=== Section Start ===
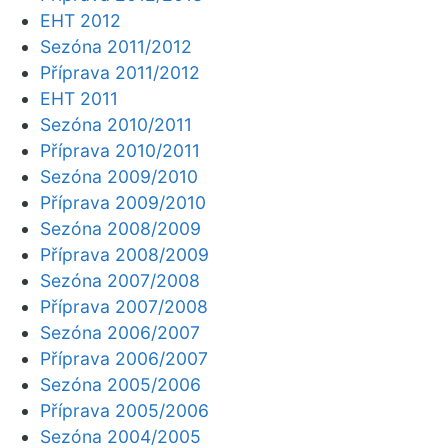
EHT 2012
Sezóna 2011/2012
Příprava 2011/2012
EHT 2011
Sezóna 2010/2011
Příprava 2010/2011
Sezóna 2009/2010
Příprava 2009/2010
Sezóna 2008/2009
Příprava 2008/2009
Sezóna 2007/2008
Příprava 2007/2008
Sezóna 2006/2007
Příprava 2006/2007
Sezóna 2005/2006
Příprava 2005/2006
Sezóna 2004/2005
=== Section End ===
* **What to work on**
Repeat each entry above exactly, passing over any images.

* **Solved problem**
EHT 2012
Sezóna 2011/2012
Příprava 2011/2012
EHT 2011
Sezóna 2010/2011
Příprava 2010/2011
Sezóna 2009/2010
Příprava 2009/2010
Sezóna 2008/2009
Příprava 2008/2009
Sezóna 2007/2008
Příprava 2007/2008
Sezóna 2006/2007
Příprava 2006/2007
Sezóna 2005/2006
Příprava 2005/2006
Sezóna 2004/2005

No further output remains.